= Fast N' Loud season 1 =

Season 1 of Fast N' Loud started on June 6, 2012, and ended on December 8, 2012, for a total of 14 episodes. Season 1 was filmed on location on Reeder Road in Dallas, Texas, in a shop building rented from Phipps Auto, which was also featured in the show. The Gas Monkey Garage crew worked in the back shop, while Rawlings brought Corvettes, Cadillacs, and other cars that were going to be "quick flips" to Dewaine Phipps to get them running again. Gas Monkey Garage also had an ongoing business relationship with Sue Martin, a successful Taiwanese immigrant, at ASM Auto Upholstery, a business that was literally within car-pushing distance of their shop. KC Mathieu, a long-time friend of Kaufman's and owner of KC's Paint Shop, is part of the regular GMG crew and the painter for Gas Monkey Garage. Another heavily featured member of the Gas Monkey Garage crew during Season 1 was Scot McMillan Jr., of Scot Rods Garage, who left at the end of Season 1 to work at his own shop. During Season 1, Rawlings also hired an office assistant named Christie Brimberry, who makes repeated appearances on the show. The final two episodes of the season are not available for streaming on Discovery+.

==Episodes==

| No. overall | No. in season | Title | Original release date | U.S. viewers (millions) |
| 1 | 1 | "Model A Madness" | June 6, 2012 | 0.97 |
Richard and Aaron find the hot rod of their dreams: a rust-free 1931 Model A. As renovation costs pile up, Richard looks to make some fast cash with a couple of quick flips, including the "Drive Angry" Buick Riviera and a Chevy 210.
| 2 | 2 | "Awesome Aussies & Olds" | June 13, 2012 | 1.37 |
Richard and Aaron find a '55 Chevy Bel Air as well as a 1950 Oldsmobile Rocket 88 coupe, which had been perfectly preserved in a garage for over 50 years. They have 48 hours to fix up a broken-down '73 Caddy convertible for two Aussies hitting Route 66.
| 3 | 3 | "Monkey Business Dragster" | June 20, 2012 | 1.39 |
Richard and Aaron stumble upon a diamond in the rough: a 1960s Gasser that Richard wants to race. They buy a gleaming '32 Pontiac at a swap meet. And is a friend's 1960 Cadillac Sedan De Ville haunted and cursing the garage?

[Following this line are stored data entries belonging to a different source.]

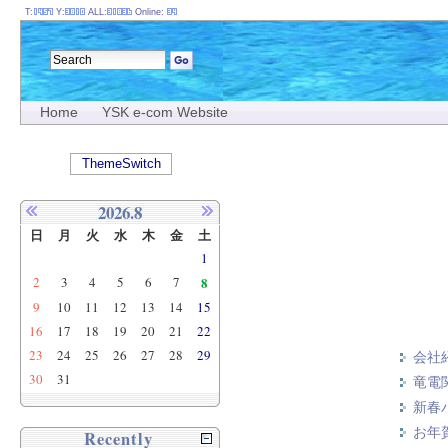
T:
Y:
ALL:
Online:
Home
YSK e-com Website
ThemeSwitch
2026.8
日
月
火
水
木
金
土
1
2
3
4
5
6
7
8
9
10
11
12
13
14
15
16
17
18
19
20
21
22
23
24
25
26
27
28
29
会社
30
31
竜電
新春
お年賀
Recently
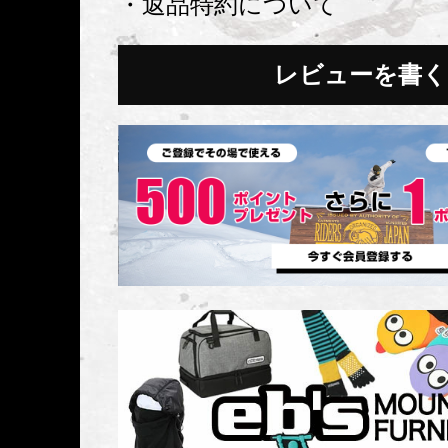
・返品特約について
レビューを書く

| 4 | 4 | "Double-Trouble Galaxy" | June 27, 2012 | 1.39 |
Richard and Aaron scramble to get a replacement '64 Galaxie ready for auction after the first one they find turns out to be in much rougher shape than expected. They have to get creative to get a stuck 1949 F-1 Ford off the back of a large car hauler.

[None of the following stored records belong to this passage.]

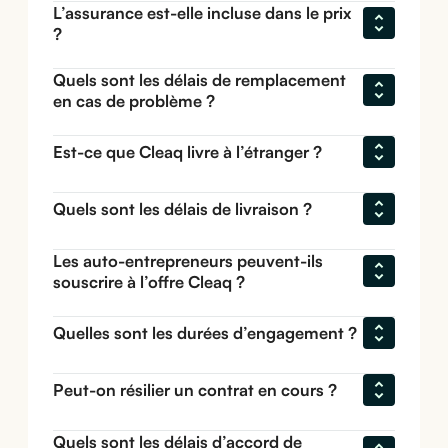
L’assurance est-elle incluse dans le prix 
?
Quels sont les délais de remplacement 
en cas de problème ?
Est-ce que Cleaq livre à l’étranger ?
Quels sont les délais de livraison ?
Les auto-entrepreneurs peuvent-ils 
souscrire à l’offre Cleaq ?
Quelles sont les durées d’engagement ?
Peut-on résilier un contrat en cours ?
Quels sont les délais d’accord de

| 5 | 5 | "Low-Riding Lincoln" | July 11, 2012 | 1.45 |
Richard and Aaron turn the granddaddy of big cars, a 1970 Lincoln Continental Mark III, into a muscle car and bring a '68 Ford pickup back to life. Richard scoops up a 1970s style hot rod kit car with a mysterious past.

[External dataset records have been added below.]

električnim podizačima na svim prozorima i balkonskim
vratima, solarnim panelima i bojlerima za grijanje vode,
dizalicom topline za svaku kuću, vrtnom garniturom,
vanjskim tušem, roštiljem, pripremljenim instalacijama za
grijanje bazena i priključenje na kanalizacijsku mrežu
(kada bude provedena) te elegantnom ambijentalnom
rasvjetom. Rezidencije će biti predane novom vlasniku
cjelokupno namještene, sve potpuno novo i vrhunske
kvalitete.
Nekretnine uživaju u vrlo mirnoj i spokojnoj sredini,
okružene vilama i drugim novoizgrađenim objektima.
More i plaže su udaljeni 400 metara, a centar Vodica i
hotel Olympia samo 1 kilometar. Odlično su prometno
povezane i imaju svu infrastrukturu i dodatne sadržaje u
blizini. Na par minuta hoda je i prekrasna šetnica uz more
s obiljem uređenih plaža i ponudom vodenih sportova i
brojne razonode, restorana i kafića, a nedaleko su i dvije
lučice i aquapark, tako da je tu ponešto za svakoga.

| 6 | 6 | "Frankensteined Ford" | July 18, 2012 | 1.50 |
The Gas Monkey guys "frankenstein" together a '68 Ford F-100 truck by blending together two vehicles that shouldn't go together. Richard relives his youth with a '77 Trans Am Firebird. He flips a '67 Caddy convertible to an international buyer.
| 7 | 7 | "Amazing Impala" | September 3, 2012 | 1.91 |
Richard, Aaron and the Gas Monkey crew unbury a '64 Impala buried in 10 years of debris and bring it back to life. A 1951 Bruco Fire Truck sparks former firefighter Richard's fancy as does a 1955 Caddy Coupe de Ville nicknamed Dolly.
| 8 | 8 | "'48 Chevy Fleet" | September 10, 2012 | 0.90 |
Richard, Aaron, and the Gas Monkey crew try to "knock the ugly outta" a '48 Chevy Fleetmaster. Richard makes a profit but still gets schooled on a '74 Corvette. It's a tough Oklahoma crowd at the auction for their Chevy and "Scarface"-worthy '63 Caddy.
| 9 | 9 | "Ramshackle Rambler" | September 17, 2012 | 1.50 |
The Gas Monkey crew revives a rust-and-rat filled 59 Rambler to make it SoCal surf-worthy once again. Richard haggles for a 31 Model A. His new Willys Coupe Gasser could be worth $200K if Richard can prove its connection to a legendary drag racing team.
| 10 | 10 | "One-of-a-Kind Woodill" | September 24, 2012 | 1.38 |
The Gas Monkey crew have to handle a rare, fragile and flammable fiberglass-bodied Woodill Wildfire with kid gloves if they're going to make a six-figure sale. The boys take in a Harley and then blow off steam by entering Richard in the Demolition Derby.
| 11 | 11 | "Fast & Furious Fairmont" | October 1, 2012 | 1.44 |
Richard stretches Gas Monkey's style and Aaron's skills by making an "ugly" 1978 Ford Fairmont into a cool, mirrored drift car. Richard flips a rare 1967 Corvette Stingray complete with tank sticker and bets his driving skills to sell the shop truck.
| 12 | 12 | "Holy Grail Hot Rod" | October 8, 2012 | 1.65 |
Richard and Aaron pick up a very rare 32 Ford 3-window, but buying it is about all they can agree upon. They can't agree on how to freshen up a 1964 Econoline van for their "Swag Wagon" either. But they can agree a gifted 1989 Shelby pickup has got to go!
| 13 | 13 | "Apache • Road to Chopper Live, Part 1" | December 3, 2012 | 1.30 |
| 14 | 14 | "Apache • Road to Chopper Live, Part 2" | December 10, 2012 | 1.91 |
In this two-part show, The Gas Monkeys are invited to the biker build off against Paul Snr, Paul Jnr and Jessie James.